# Tsallis q historical cities and city-sizes

Figure 9.2: The Tertius Chandler Four Thousand Years of Urban Growth (1987) rank-size city data (semi-log) for Eurasia (Europe, China, and Mid-Asia). From Oscillatory dynamics of city-size distributions in world historical systems 2007, White, Tambayong and Kejžar

## Introduction

The Tsallis q historical cities and city-sizes PROJECT undertaken by Doug White and Laurent Tambayong with the help of Cosma Shalizi and Aaron Clauset builds on an earlier paper with Nataša Kejžar, <in press>, Oscillatory dynamics of city-size distributions in world historical systems, and an even earlier paper on a generative feedbakk or Social-circles network model with Nataša, Constantino Tsallis, Doyne Farmer, and Scott White. The latter paper provided a simulation of the ideas that motivated this current project and the previous paper with Nataša, namely, that the Tsallis entropy model will fit city size distributions (better than the Pareto I and other common distributions) because there are long-range inter-city correlations that operate through trade networks and interregional competition and conflict.

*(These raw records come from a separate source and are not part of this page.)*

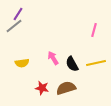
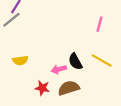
pink arrow: (53, 58) -> (59, 69), moved, turned -72
yellow line: (96, 63) -> (102, 60), turned 42

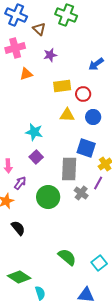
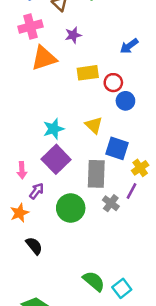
orange triangle: (26, 74) -> (44, 58), size x1.6
yellow triangle: (67, 115) -> (94, 125), moved, turned 42
blue circle: (93, 117) -> (125, 101), moved
cyan star: (34, 132) -> (54, 129), turned -30
purple square: (36, 157) -> (56, 159), size x1.6
cyan square: (99, 263) -> (122, 288), moved

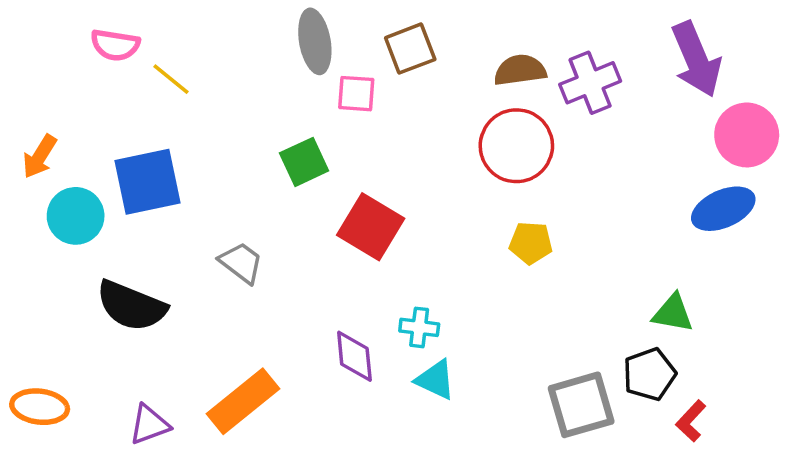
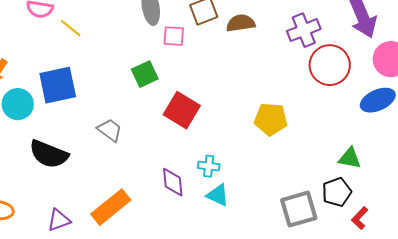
brown semicircle: (520, 70) -> (241, 23), moved
red circle: (516, 146) -> (330, 65), moved
yellow pentagon: (531, 243) -> (271, 119), size x1.4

It has taken new shape in the Tsallis q distribution project started at SFI in September 2007 with Aaron Clauset and Cosma Shalizi.

## Statistical Methods

Lessons learned at Santa Fe with the Tsallis q distribution project:

1. Cosma's initial [q-fitting software] normalizes over the empirical distribution whose lower limit is specified by xmin but we require instead and xqmin that sets the lower limit to which the Pareto II is normalized.
xqmin may, in theory, be smaller than the xmin lower bound of the data. An example is the city data, where we know the the minimum population size is 5,000 people. So, in the case where the theoretical xqmin < xmin, the R program needs one or two options:
1. The fitted distribution must run to xqmin even though the fitting is done only for the jtail starting with xmin. This will create a normalization into the (0,1) probability distribution in which 1 corresponds to a Y0 lower bound of the unnormalized distribution, and it is easy to solve for Y0.
2. The R program can vary xqmin from an initial minimum to maximize fit.
Like (2.), if xqmin is initially set equal to xmin of the data, we need a procedure to find the optimal xqmin > xmin. Another way to do this is to use Aaron's Matlab programs using a Kolmogorov-Smirnov approach to fitting q-exponentials the xqmin threshold so as to maximize fit. That is, to apply the Kolmogorov-Smirnov test to each fit of the Pareto II, varying the minxq cutoff. In most cases from the Clauset et al. 2007 study the K-S values forms a U-shaped distribution of fit with a single minimum or minimum region, varying the minxq cutoff for the Pareto II. Shalizi's Likilihood ratio tests can then be used for comparison of models. The challenge here will be to compare fit between Pareto I with one cutoff, minxp and Pareto II with another lower cutoff, minxq.
1. When using Cosma's R software for likelihood ratio comparisons with other distributions, Pareto I and II, for example, we have the difficulty of comparing the fits of two distributions which have different lower bounds to data that may also have to different lower bounds, so three are four parameters total, threee needed as input:
2. minx lower cutoff for the data series
3. minxp > minx lower cutoff for the Pareto I fit
4. minxq lower cutoff for the Pareto II fit, which may be greater or less than minx, and defines a region with a calculated minimum:
5. qxmin ≥ minx that represents the lower bound for fitting Pareto II to the data.

## The Empirical Research

The empirical steps:

1. Extract the sizes of each of Chandler's "largest cities" for each regional urban network and of each Chandler's historical periods. (done)
2. For each ordered list of sizes, fit Pareto I and II, extracting:
Pareto I $\alpha$ and minxp parameters
Pareto II $q$, $\kappa$, and qxmin parameters.
Error bounds, etc., for each fit.
3. The Pareto II fit will require optimization on the qxmin parameter.
the Y0 parameter for Pareto II (in its Tsallis distribution transform) can thus be recovered as well.
4. Plot the empirical distribution in the range qxmin < minxp to maxx.
5. add to the plot the curves for Pareto I and II over their ranges.
6. Use a modified likelihood ration (LR) comparison to evaluate the fit probabilites for Pareto I and II.
These steps provide time series for q and $\kappa$, Y0, and $\alpha$.
7. For 1 < q ≤ 2, check the convergence of $\alpha$ ~ 1/(q-1).
8. estimate 50-year changes where not given to create a uniform time series.
9. test two-equation time-lagged effects using multiple regression.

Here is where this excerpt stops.